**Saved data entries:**
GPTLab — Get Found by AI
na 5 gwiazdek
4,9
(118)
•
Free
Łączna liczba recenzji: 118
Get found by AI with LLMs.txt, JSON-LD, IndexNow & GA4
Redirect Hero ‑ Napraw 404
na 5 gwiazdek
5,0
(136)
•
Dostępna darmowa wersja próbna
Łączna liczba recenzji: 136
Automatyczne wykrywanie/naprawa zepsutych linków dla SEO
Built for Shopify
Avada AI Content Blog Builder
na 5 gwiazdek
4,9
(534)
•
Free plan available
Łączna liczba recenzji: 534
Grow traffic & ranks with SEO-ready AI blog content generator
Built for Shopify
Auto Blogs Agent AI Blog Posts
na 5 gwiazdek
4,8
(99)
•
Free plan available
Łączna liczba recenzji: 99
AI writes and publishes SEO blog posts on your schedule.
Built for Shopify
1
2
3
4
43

* * *

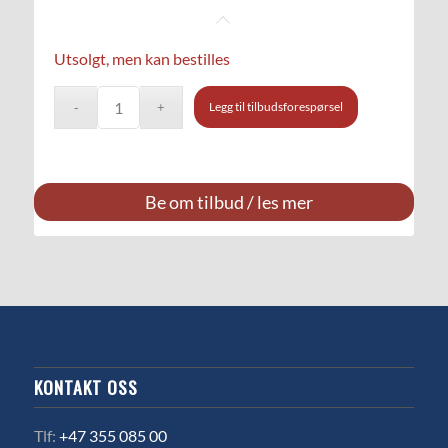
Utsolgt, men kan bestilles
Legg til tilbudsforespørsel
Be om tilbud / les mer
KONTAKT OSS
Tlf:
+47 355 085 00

**PROBLEM TO WORK ON:**
Only a number is wanted here: the count of lines in the data that contain the string "Łączna".

**OUTPUT FOR THIS EXERCISE:**
4